Les critères retenus pour les deux secteurs d’intérêt de la présente vérification reposent sur le Cadre de responsabilisation de gestion (CRG) ainsi que sur les politiques pertinentes en matière de gestion du risque du Conseil du Trésor et de CIC. Les critères de vérification sont détaillés à l’annexe C.

1.5 Évaluation des risques inhérents à la vérification

Dans le cadre du processus de la planification,  la Région de l’Atlantique a été analysée par rapport aux éléments du CRG, dans une perspective de vérification axée sur le risque. Les éléments du CRG présentant un niveau de risque élevé et moyen ont ensuite été retenus aux fins d’examen. Les éléments présentant un niveau de risque élevé sont les suivants :

Régie et orientation stratégique

  • Il existe un risque que le plan d’activités de la Région ne cadre pas avec le plan stratégique et le plan d’activités intégré de CIC, ce qui pourrait avoir une incidence sur la capacité de la Région de concrétiser ses engagements clés.
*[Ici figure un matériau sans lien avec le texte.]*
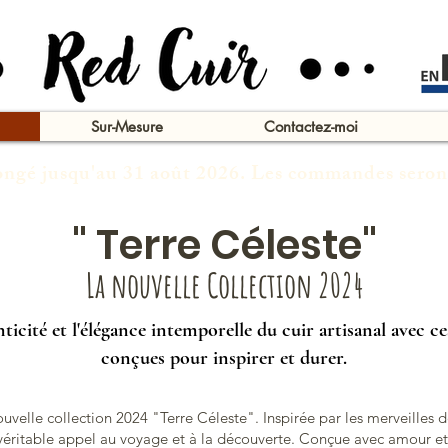
Sur-Mesure
Contactez-moi
congé jusqu'au 31 août 2026. Les commandes seron
" Terre Céleste"
La nouvelle Collection 2024
ticité et l'élégance intemporelle du cuir artisanal avec c
conçues pour inspirer et durer.
velle collection 2024 "Terre Céleste". Inspirée par les merveilles de
 véritable appel au voyage et à la découverte. Conçue avec amour et 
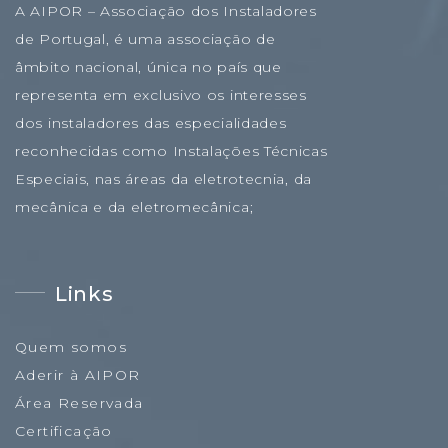
A AIPOR – Associação dos Instaladores
de Portugal, é uma associação de
âmbito nacional, única no país que
representa em exclusivo os interesses
dos instaladores das especialidades
reconhecidas como Instalações Técnicas
Especiais, nas áreas da eletrotecnia, da
mecânica e da eletromecânica;
Links
Quem somos
Aderir à AIPOR
Área Reservada
Certificação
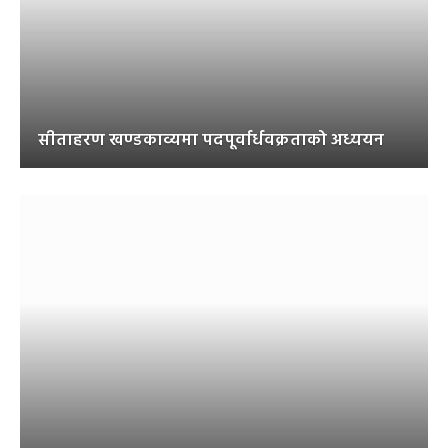
सीताहरण खण्डकाव्यमा पदपूर्वार्धवक्रताको अध्ययन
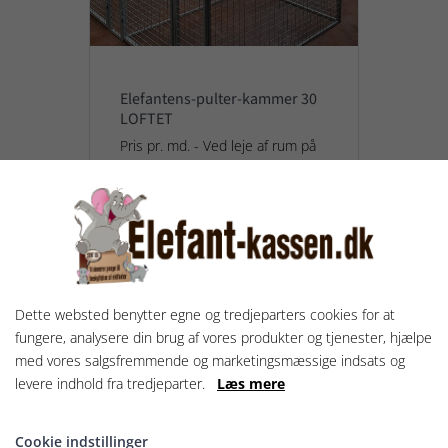
Elefantens-pulter-kammer 30
LOFTET
Pris pr. md. - Ved leje af rum på
loftet i mere end 6 måneder er
prisen 100,- pr måned
200,00 kr.
Vis og lej rum
Dette websted benytter egne og tredjeparters cookies for at
fungere, analysere din brug af vores produkter og tjenester, hjælpe
med vores salgsfremmende og marketingsmæssige indsats og
levere indhold fra tredjeparter.
Læs mere
UDLEJET
Cookie indstillinger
Valeurs de la fonction publique

  • Peu d’information était disponible sur les structures en place pour appuyer la promotion des valeurs de la fonction publique au sein de la Région de l’Atlantique de CIC.

Résultats et rendement

  • L’absence de plans opérationnels permettant d’appuyer l’exécution des programmes ou la mise en œuvre du plan d’activités au sein de la Région de l’Atlantique a accru le risque que les résultats prévus et que les objectifs en matière de rendement n’aient pas été clairement établis et que le rendement n’ait pas été mesuré adéquatement.

Personnes

  • Du au nombre de postes à pourvoir et intérimaires dans la Région de l’Atlantique il y avait un risque que la Région ne dispose pas de suffisamment de ressources humaines ou d’un environnement de travail nécessaires pour assurer adéquatement la prestation des services. Cette situation pourrait également avoir contribué à la perte de savoir collectif.

Gestion du risque

  • Les documents reçus n’ont pas permis d’établir de manière satisfaisante que les risques relevés dans le plan d’activités régional faisaient l’objet d’une surveillance périodique. Aucun jalon ne semblait clairement établi.
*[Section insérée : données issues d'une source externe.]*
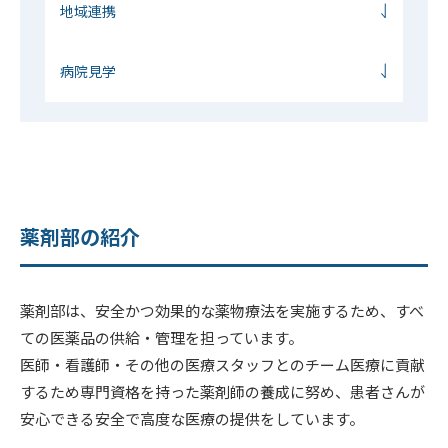
地域連携
病院見学
薬剤部の紹介
薬剤部は、安全かつ効果的な薬物療法を実施するため、すべ
ての医薬品の供給・管理を担っています。
医師・看護師・その他の医療スタッフとのチーム医療に貢献
するため専門資格を持った薬剤師の養成に努め、患者さんが
安心できる安全で高度な医療の提供をしています。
1.6 Portée de la vérification

La vérification a porté sur les processus de gouvernance et les pratiques de gestion du risque au sein de la Région de l’Atlantique, au cours de l’exercice 2009-2010 et d’une partie de l’exercice 2010‑2011.
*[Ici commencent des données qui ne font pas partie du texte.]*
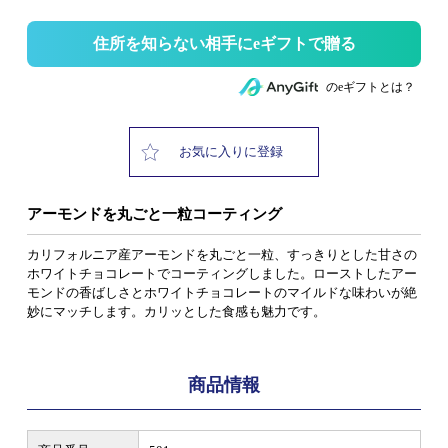
住所を知らない相手にeギフトで贈る
のeギフトとは？
お気に入りに登録
アーモンドを丸ごと一粒コーティング
カリフォルニア産アーモンドを丸ごと一粒、すっきりとした甘さの
ホワイトチョコレートでコーティングしました。ローストしたアー
モンドの香ばしさとホワイトチョコレートのマイルドな味わいが絶
妙にマッチします。カリッとした食感も魅力です。
商品情報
1.7 Méthodologie de la vérification

La vérification a porté sur deux secteurs d’intérêt, soit les processus de gouvernance et les pratiques de gestion du risque. Nous avons mené des entrevues avec des cadres et le personnel en place, en plus d’analyser des documents clés sur la gouvernance ainsi que sur les processus et les pratiques en matière de gestion du risque. Le travail sur place a été effectué les 6 et 7 juillet 2010.

La vérification a été menée dans le but de se conformer à la Politique sur la vérification interne du gouvernement du Canada et aux normes de la pratique professionnelle de l’Institute of Internal Auditors.